Monday, August 11, 2008

cool hiroshima couple

flat pics: finally!


the view. im lucky hey?



my loo



living area angle 1



living area angle 2



bedroom angle 1



bedroom angle 2

Sunday, August 10, 2008

yassa festival

mihara's big local festival is called the Yassa. Yassa literally means hurry up. The revelries date back to the 1300s i think when mihara castle was being built and the local residents would get dressed up and dance around singing hurry up - build the castle!

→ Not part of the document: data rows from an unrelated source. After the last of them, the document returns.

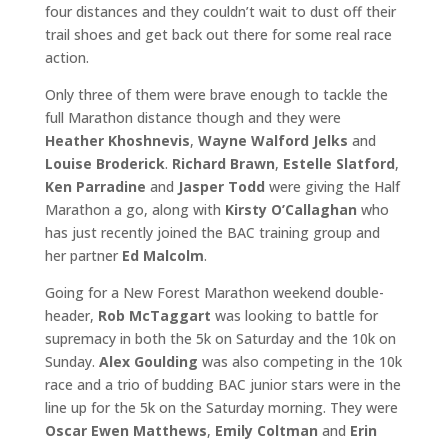
four distances and they couldn’t wait to dust off their
trail shoes and get back out there for some real race
action.
Only three of them were brave enough to tackle the
full Marathon distance though and they were
Heather Khoshnevis
,
Wayne Walford Jelks
and
Louise Broderick
.
Richard Brawn
,
Estelle Slatford
,
Ken Parradine
and
Jasper Todd
were giving the Half
Marathon a go, along with
Kirsty O’Callaghan
who
has just recently joined the BAC training group and
her partner
Ed Malcolm
.
Going for a New Forest Marathon weekend double-
header,
Rob McTaggart
was looking to battle for
supremacy in both the 5k on Saturday and the 10k on
Sunday.
Alex Goulding
was also competing in the 10k
race and a trio of budding BAC junior stars were in the
line up for the 5k on the Saturday morning. They were
Oscar Ewen Matthews
,
Emily Coltman
and
Erin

the castle is gone but people still get dressed to the nines on friday and saturday night. every organisation, suburb or school forms a team who parade down the main drag in the MOST garish yukata you can imagine. turqoise satin and neon yellow yukata, ANC yukata, black and white formula one yukata. each group is separated by a vehicle of sorts (nissan, lexus, ambulance) covered in paper flowers and whenever a dancer gets parched they pop into the back of their slow moving vehicle and grab a beer.



tonight is the last night of the fest and there are going to be fireworks! I have heard that a japanese fireworks display is nothing to be scoffed at. lookin forward to it.


x

onsen

on my last night of homestay Kikawa-sensei suggested we go to an onsen - a tradtional japanese hot spring. they area all over japan. hot water is leaking out everywhere.

the mihara onsen is nothing like i imagined - which was a remote pond on a mountain top. It was like a casino!! four storeys high with separate baths for men and women. in the change room are scores of wrinkly old ladies just cruising around in the buff. i was self conscious at first, my western proportions could not have been more other.

The bathing area is divided into a dozen or so different pools. some are the onsen themselves - brown cola water bubbling into tiled pools at around 40 degrees. I sat in these for a bit and then treid the novelty pools where you can get various bubble massages and even one where electric current is passed through the water making your muscles seize up so you become temporarily paralyzed - fingers crumpled against your chest. weird but good!

we wallowed for about an hour and then went back down to the public seating area in our gowns. there are giant tvs quitely playing japanese soapies and rows upon rows of lazy boy chairs. babies on mommies chests and old men are dotted about - all uit ge pas, its so peaceful. so thats what we did too. it was dim lit and air conditioned and heavenly.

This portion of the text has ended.